Sanjivani (international title: The Frontliners) is an Indian medical drama television series which aired from 12 August 2019 to 13 March 2020 on Star Plus. Produced by Alchemy Films, it starred Surbhi Chandna, Namit Khanna, Mohnish Bahl, Gurdeep Kohli and Gaurav Chopra.  Sanjivani is a rebooted version of the 2002 series of the same name.

It follows the lives of Dr. Ishani Arora and Dr. Siddhant "Sid" Mathur; complete opposites who struggle to deal with their attraction towards each other as they navigate the ups and downs of their life and career at Sanjivani Hospital.

Plot
Dr. Ishani Arora is righteous, ethical and responsible whereas Dr. Siddhant "Sid" Mathur is carefree and flirty. While Ishani believes in following rules and regulations, Sid believes in getting the job done. Unable to understand each other's ideologies, the two start off disliking each other.

As Ishani and Sid work together, a friendship sparks between them. Misunderstandings occasionally divide the two, but they sort things out. Slowly the two start having feelings for each other and confess the same.

Asha gets pregnant with Aman's child out of wedlock. Unable to handle the situation, Aman runs away. Sid fakes being married to Asha to protect her unborn child. Ishani is left heartbroken, but later learns the truth.

Asha plots to keep Sid and Ishani separated under Vardhan's instructions who wants to use Sid to get revenge on Shashank. Ishani, with help of Rahil, investigates the matter and tries to warn Sid about Asha and her intentions. Initially Sid doesn't believe her but eventually learns the truth. A furious Sid exposes Asha in front of the Sanjivani staff.

Ishani gets shot protecting Asha and her unborn child. She undergoes surgery but slips into a coma. Guilty, Asha accepts her misdeeds, backs out of Vardhan's plans and seeks forgiveness and after many days Ishani recovers.

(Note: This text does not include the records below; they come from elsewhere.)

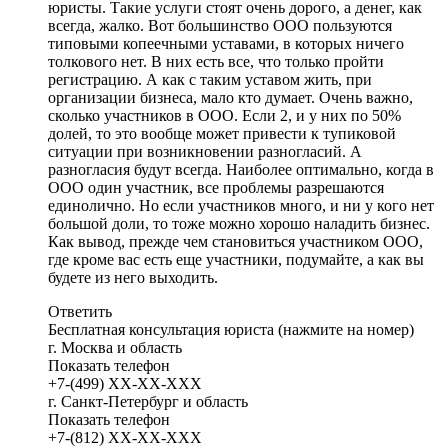
юристы. Такие услуги стоят очень дорого, а денег, как
всегда, жалко. Вот большинство ООО пользуются
типовыми копеечными уставами, в которых ничего
толкового нет. В них есть все, что только пройти
регистрацию. А как с таким уставом жить, при
организации бизнеса, мало кто думает. Очень важно,
сколько участников в ООО. Если 2, и у них по 50%
долей, то это вообще может привести к тупиковой
ситуации при возникновении разногласий. А
разногласия будут всегда. Наиболее оптимально, когда в
ООО один участник, все проблемы разрешаются
единолично. Но если участников много, и ни у кого нет
большой доли, то тоже можно хорошо наладить бизнес.
Как вывод, прежде чем становиться участником ООО,
где кроме вас есть еще участники, подумайте, а как вы
будете из него выходить.
Ответить
Бесплатная консультация юриста (нажмите на номер)
г. Москва и область
Показать телефон
+7-(499)
XX-XX-XXX
г. Санкт-Петербург и область
Показать телефон
+7-(812)
XX-XX-XXX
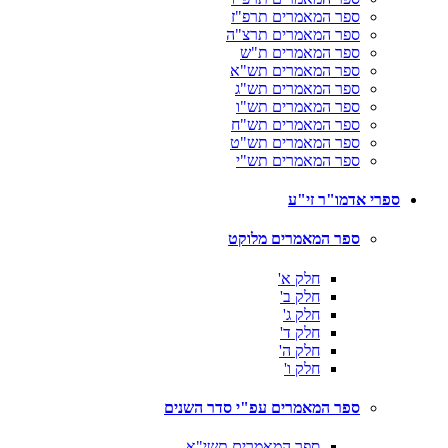
ספר המאמרים תרפ"ז
ספר המאמרים תרצ"ה
ספר המאמרים ת"ש
ספר המאמרים תש"א
ספר המאמרים תש"ג
ספר המאמרים תש"ו
ספר המאמרים תש"ח
ספר המאמרים תש"ט
ספר המאמרים תש"י
ספרי אדמו"ר זי"ע
ספר המאמרים מלוקט
חלק א'
חלק ב'
חלק ג'
חלק ד'
חלק ה'
חלק ו'
ספר המאמרים עפ"י סדר השנים
ספר המאמרים תשי"א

Dr. Shashank meets with an accident and dies leaving the Sanjivani staff shattered. Sid learns about Shashank being his father. Later, Ishani and Sid expose Vardhan and get him arrested.

Ishani and Sid decide to marry. Sid is blackmailed by Ishani's relatives to stay away from her. When Sid doesn't arrive, Ishani is left shattered. Sanjivani is shut down.

3 years later
Navratan Singh buys Sanjivani, leading to its reopening. Ishani has lost the zeal to live life. Navratan motivates Ishani to give life a second chance. Ishani sees Sid in a comatose condition. She is reminded of her past and goes numb. Sid regains his consciousness but has partially lost his memory. Ishani operates on him and he recalls everything.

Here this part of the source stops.